In the late spring and early summer, Jupiter is one of the most prominent objects appearing in the night sky. Appearing vivid and bright on any clear evening, it rises in the east and follows a westerly course throughout the nighttime hours, receding beyond the horizon to the west prior to dawn.
Stargazing apps will find it easily, although the casual observer can hardly miss Jupiter’s bright, off-white appearance (as an added tip, remember when looking for planets that you can spot them easily not only due to their brightness, but the lack of sparkling scintillation stars have from being a greater distance away). And while Jupiter is one of the most impressive features in the night sky, it is bright enough that it can occasionally be viewed even in daylight, if one knows where to look.
Some keen observers have also claimed to be able to see Jupiter’s moons with the naked eye, a claim which, admittedly, would require near perfect visible conditions (and extremely good vision). Nonetheless, observation through a telescope is far more lucrative, allowing the Galilean satellites to become easily discernible as points of light gleaming like a pearl necklace encircling the planet system’s greater body.
Over the years, a number of unique observations have been made of Jupiter’s moons. For instance, in the late 1970s W.E. Fox was first to write about the strange appearance of double shadows cast by Jupiter’s moons onto the planet’s surface when passing between it and the sun; in some instances, even triple shadows were observed. Fox discussed these anomalous shadows in an article for the British Astronomical Association Journal in 1978 while offering no explanation for this mystery.
The shadows cast onto Jupiter’s surface are not the only mysteries associated with Jupiter’s moons. Of all the planet’s natural satellites, Io may be the most intriguing (seen passing before Jupiter in the photo at the top of this post, as seen from the Cassini probe in 2001), due to an unusual illuminative phenomenon it produces in the minutes following a planetary eclipse. Specifically, for an estimated 15 minutes after the eclipse occurs, Io appears brighter after emerging from the shadow of Jupiter.
Writing for the journal Icarus in 1973, astronomers D.P.Cruikshank and Robert Murphy reported on the phenomenon, noting that, “A post-eclipse anomaly of approximately 0.07 mag was observed on two occasions in 1972, while observations of Europa and Ganymede showed no brightness anomaly greater than 0.01 mag.” While a variety of possible causes are reviewed, Cruikshank and Murphy note that, “The observational data and the results from a stellar occultation are in general accord with the theoretical predictions of the stability of heavy gases on Io, while both observational and theoretical criteria are satisfied by a tenuous atmosphere of a heavy gas such as methane or ammonia having a surface pressure ∼10−7 bar.”

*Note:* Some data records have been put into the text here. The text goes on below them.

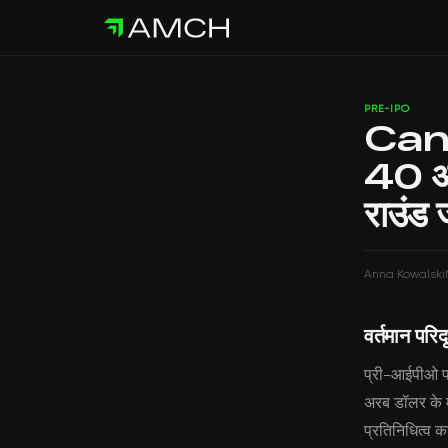
PRE-IPO
Canva 
40 अर
राउंड 
Anna Kowalski
वर्तमान परिदृ
प्री-आईपीओ परि
अरब डॉलर के मू
प्रतिनिधित्व क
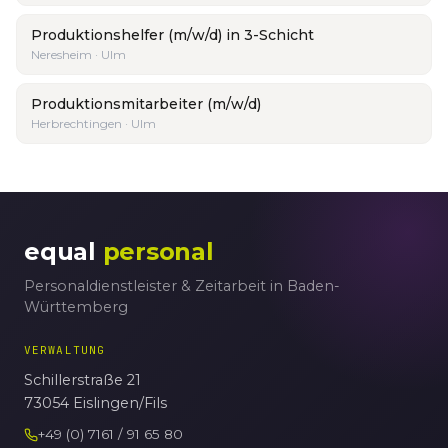
Produktionshelfer (m/w/d) in 3-Schicht
Neresheim · Ulm
Produktionsmitarbeiter (m/w/d)
Herbrechtingen · Ulm
equal
personal
Personaldienstleister & Zeitarbeit in Baden-
Württemberg
VERWALTUNG
Schillerstraße 21
73054 Eislingen/Fils
+49 (0) 7161 / 91 65 80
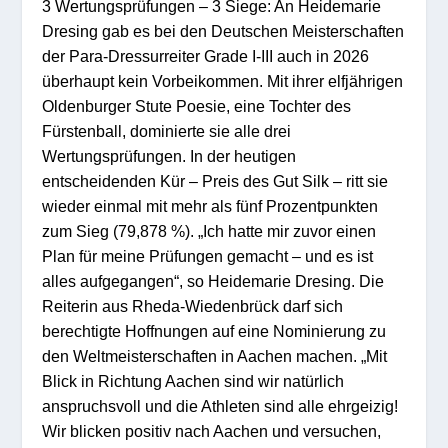
3 Wertungsprüfungen – 3 Siege: An Heidemarie
Dresing gab es bei den Deutschen Meisterschaften
der Para-Dressurreiter Grade I-III auch in 2026
überhaupt kein Vorbeikommen. Mit ihrer elfjährigen
Oldenburger Stute Poesie, eine Tochter des
Fürstenball, dominierte sie alle drei
Wertungsprüfungen. In der heutigen
entscheidenden Kür – Preis des Gut Silk – ritt sie
wieder einmal mit mehr als fünf Prozentpunkten
zum Sieg (79,878 %). „Ich hatte mir zuvor einen
Plan für meine Prüfungen gemacht – und es ist
alles aufgegangen“, so Heidemarie Dresing. Die
Reiterin aus Rheda-Wiedenbrück darf sich
berechtigte Hoffnungen auf eine Nominierung zu
den Weltmeisterschaften in Aachen machen. „Mit
Blick in Richtung Aachen sind wir natürlich
anspruchsvoll und die Athleten sind alle ehrgeizig!
Wir blicken positiv nach Aachen und versuchen,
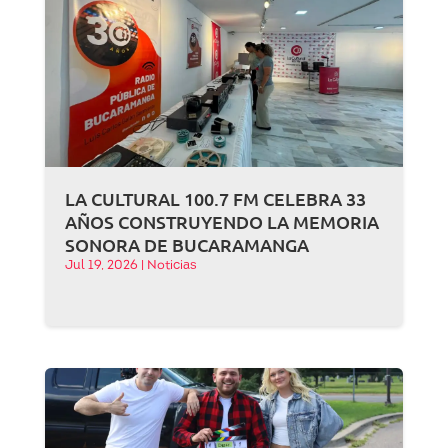
LA CULTURAL 100.7 FM CELEBRA 33
AÑOS CONSTRUYENDO LA MEMORIA
SONORA DE BUCARAMANGA
Jul 19, 2026
|
Noticias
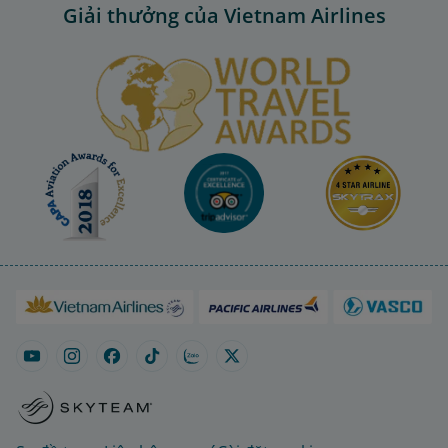
Giải thưởng của Vietnam Airlines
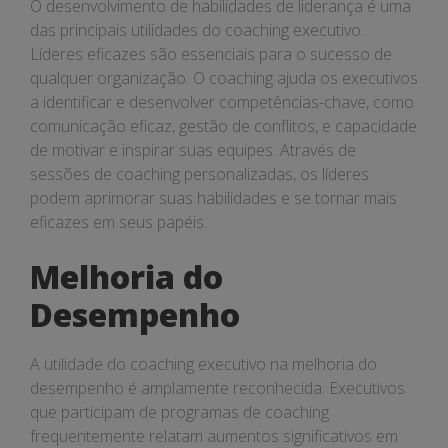
O desenvolvimento de habilidades de liderança é uma
das principais utilidades do coaching executivo.
Líderes eficazes são essenciais para o sucesso de
qualquer organização. O coaching ajuda os executivos
a identificar e desenvolver competências-chave, como
comunicação eficaz, gestão de conflitos, e capacidade
de motivar e inspirar suas equipes. Através de
sessões de coaching personalizadas, os líderes
podem aprimorar suas habilidades e se tornar mais
eficazes em seus papéis.
Melhoria do
Desempenho
A utilidade do coaching executivo na melhoria do
desempenho é amplamente reconhecida. Executivos
que participam de programas de coaching
frequentemente relatam aumentos significativos em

There are other theories about Io’s post-eclipse radiance, one suggesting that a “thermoluminescent effect” may be in the works, occurring when Jupiter’s atmosphere excites Io’s terrain that is suddenly heated as it emerges from the shadow, causing a temporary brightening. Another idea involves sulfurous frost that coats darker areas of the moon while shielded from the sunlight, which cause the surface to become more reflective as the satellite emerges from Jupiter’s shadow.
Another anomalous phenomenon associated with Io involves the violent volcanic eruptions it hosts, which are known to eject molten material as high as 250 kilometers. Astronomers and physicists have long wondered about whether there could be an explanation for these violent outbursts, and an intriguing theory was proposed in 1979 by Cornell astrophysicist Thomas Gold, who suggested that the Jovian moon’s volcanic activity might actually have its basis in electricity.
According to Gold, Io in its orbit occasionally “short circuits” the current of Jupiter’s ring system (that’s right, Jupiter has rings, although they are far fainter than those of other planets, most notably Saturn). Gold estimated that Io, when passing through the ring current, could attain an electrical current nearing 5 million amperes, resulting in eruptions on the planet that are actually electrical arcing, rather than purely the result of subsurface heat and pressure.
Jupiter’s prevalence in the night sky is only some of the reasons the planet continues to fascinate us. However, as we see here, a deeper look at its moons (and their unusual mechanics in relation to Jupiter itself) reminds us that there are still many mysteries about our universe we have yet to unravel.